Voici peu, l’idée d’une taxe kilométrique suscitait beaucoup de réticences, mais de plus en plus d’entreprises entrevoient les atouts d’une taxe définie en fonction de l’endroit, du moment, de la distance parcourue et du niveau de pollution du véhicule. Faudrait-il la combiner à une taxation zonale ?
Pour
Tim Cassiers, collaborateur mobilité et qualité de l’air à l’ASBL Bral
Nous estimons qu’il faut taxer tout déplacement motorisé, aussi court soit-il, dans un environnement urbain. Il ne s’agirait pas d’un cordon qui n’imposerait que ceux qui rentrent dans Bruxelles, les navetteurs donc. Nous considérons qu’une taxation zonale est une priorité absolue pour la mobilité dans une ville telle que Bruxelles, où il est aisé d’utiliser d’autres modes de transport. Celui qui veut éviter cette taxe urbaine laissera par exemple son véhicule sur le parking d’une station RER.
La gestion de la taxation zonale incombe à la Région bruxelloise, qui peut instaurer cette taxe même si la Wallonie et la Flandre n’emboîtent pas le pas. Nous ne sommes pas a priori opposés à une taxation kilométrique intelligente, pour autant qu’elle se combine à la taxation des déplacements au sein même de la ville. Le bien-être et la qualité de l’air ont autant d’importance que la résolution des encombrements routiers.
L’engorgement du trafic sur le Ring de Bruxelles pourrait inciter à taxer lourdement, mais il ne faudrait pas provoquer un détournement du trafic via les quartiers résidentiels. La combinaison avec une taxation zonale empêchera les gens de s’infiltrer dans la ville. L’usager de la route doit comprendre ce qu’on attend de lui. Il ne peut donc être question d’un modèle dont la multiplicité des paramètres sème la confusion. Or, une taxation zonale a l’avantage de la clarté : nous voulons moins de déplacements motorisés en ville. Nous constatons d’ailleurs qu’une telle taxation zonale exerce un impact positif sur le commerce de détail à Stockholm. Nous pensons en outre qu’il deviendrait plus attrayant pour les entreprises d’investir en ville si nous nous attaquions à la prédominance écrasante de l’automobile.
Contre
Joost Kaesemans, directeur de la communication à la Febiac
Plus de 50 % des taxes automobiles ont trait à la possession du véhicule, sans tenir compte de sa fréquence d’utilisation.
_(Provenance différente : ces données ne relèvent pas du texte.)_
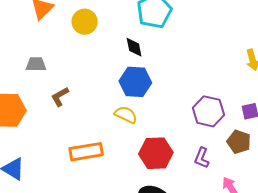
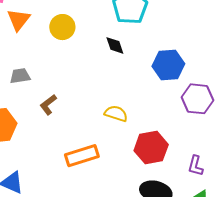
blue hexagon: (135, 82) -> (168, 65), moved
purple L-shape: (202, 158) -> (196, 166), moved

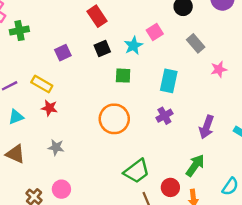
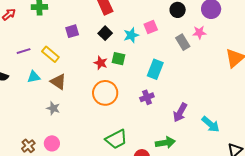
black square: (102, 48) -> (105, 33), turned -32
pink star: (219, 69) -> (199, 32), moved
red star: (49, 108) -> (101, 63), moved
cyan triangle: (16, 117) -> (34, 77), moved
brown triangle: (15, 154) -> (58, 82), moved
green arrow: (195, 165) -> (165, 143), turned 36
Cela doit changer. Si les gens comprennent qu’ils font des économies quand ils délaissent leur voiture, une rationalisation devient possible. Dans les zones et aux heures où il y a suffisamment d’alternatives, la taxe kilométrique intelligente doit rendre l’usage de la voiture peu attrayant. Il est logique de payer davantage quand on circule en voiture en ville pendant la journée, mais il n’est pas indispensable de décourager totalement l’usage de la voiture. Il faut le tolérer en heures creuses.
Le concept d’une taxation zonale nous semble par ailleurs moyenâgeux. Une ville n’est une ville que si elle combine diverses fonctions : habitat, travail, commerce et détente. Environ un tiers des automobilistes ont plus de 60 ans. N’attendez pas d’eux qu’ils fassent tout à vélo, a fortiori dans le trafic bruxellois. Et puis, les transports en commun ou le vélo ne sont pas toujours idéaux pour faire du shopping.
Le péage urbain est une complication inutile. Si des habitants du Pajottenland veulent se garer en périphérie et prendre les transports en commun pour éviter le péage, qui aménagera les infrastructures nécessaires ? Je me désespère du manque de places de stationnement au terminus du métro, à l’hôpital Érasme. Une taxe kilométrique intelligente me laisserait le choix d’entrer en ville jusqu’à un endroit où je pourrais prendre le tram ou le bus. En cas de péage urbain, je serai en revanche traité de la même façon que celui qui traverse toute la ville en voiture. L’exemple de Londres démontre qu’une taxation zonale revient à construire un mur autour de la ville. Avec pour corollaire d’avoir souvent besoin de plus de temps pour rejoindre la destination finale.